We investigate the structural, electronic, transport, and thermoelectric properties of LaNiO3/SrTiO3(001) superlattices containing either exclusively n- or p-type interfaces or coupled interfaces of opposite polarity by using density functional theory calculations with an on-site Coulomb repulsion term. The results show that significant octahedral tilts are induced in the SrTiO3 part of the superlattice. Moreover, the La-Sr distances and Ni-O out-of-plane bond lengths at the interfaces exhibit a distinct variation by about 7\,\% with the sign of the electrostatic doping. In contrast to the much studied LaAlO3/SrTiO3 system, the charge mismatch at the interfaces is exclusively accommodated within the LaNiO3 layers, whereas the interface polarity leads to a band offset and to the formation of an electric field within the coupled superlattice. Features of the electronic structure indicate an orbital-selective quantization of quantum well states.
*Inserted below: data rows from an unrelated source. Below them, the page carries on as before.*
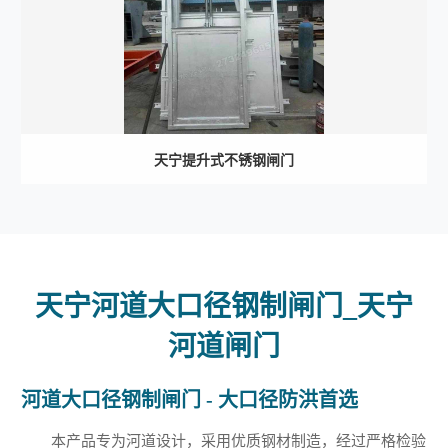
天宁提升式不锈钢闸门
天宁河道大口径钢制闸门_天宁
河道闸门
河道大口径钢制闸门 - 大口径防洪首选
本产品专为河道设计，采用优质钢材制造，经过严格检验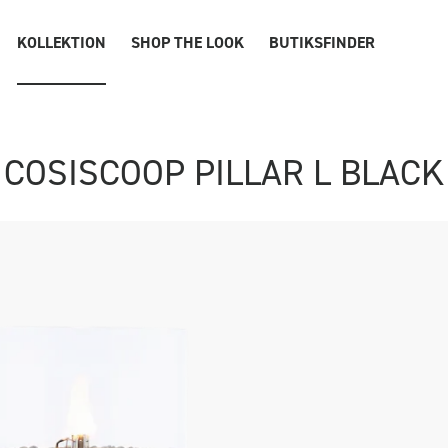
KOLLEKTION
SHOP THE LOOK
BUTIKSFINDER
COSISCOOP PILLAR L BLACK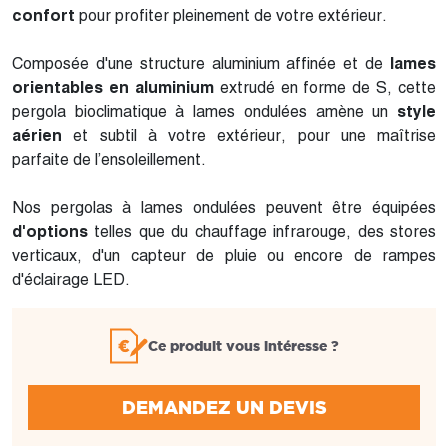
confort
pour profiter pleinement de votre extérieur.
Composée d'une structure aluminium affinée et de
lames
orientables en aluminium
extrudé en forme de S, cette
pergola bioclimatique à lames ondulées amène un
style
aérien
et subtil à votre extérieur, pour une maîtrise
parfaite de l’ensoleillement.
Nos pergolas à lames ondulées peuvent être équipées
d'options
telles que du chauffage infrarouge, des stores
verticaux, d'un capteur de pluie ou encore de rampes
d'éclairage LED.
Ce produit vous intéresse ?
DEMANDEZ UN DEVIS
The potential- and confinement-induced multiband splitting results in complex cylindrical Fermi surfaces with a tendency towards nesting that depends on the interface polarity. The analysis of the thermoelectric response reveals a particularly large positive Seebeck coefficient (135~μV/K) and a high figure of merit (0.35) for room-temperature cross-plane transport in the p-type superlattice that is attributed to the participation of the SrTiO3 valence band. Superlattices with either n- or p-type interfaces show cross-plane Seebeck coefficients of opposite sign and thus emerge as a platform to construct an oxide-based thermoelectric generator with structurally and electronically compatible n- and p-type oxide thermoelectrics.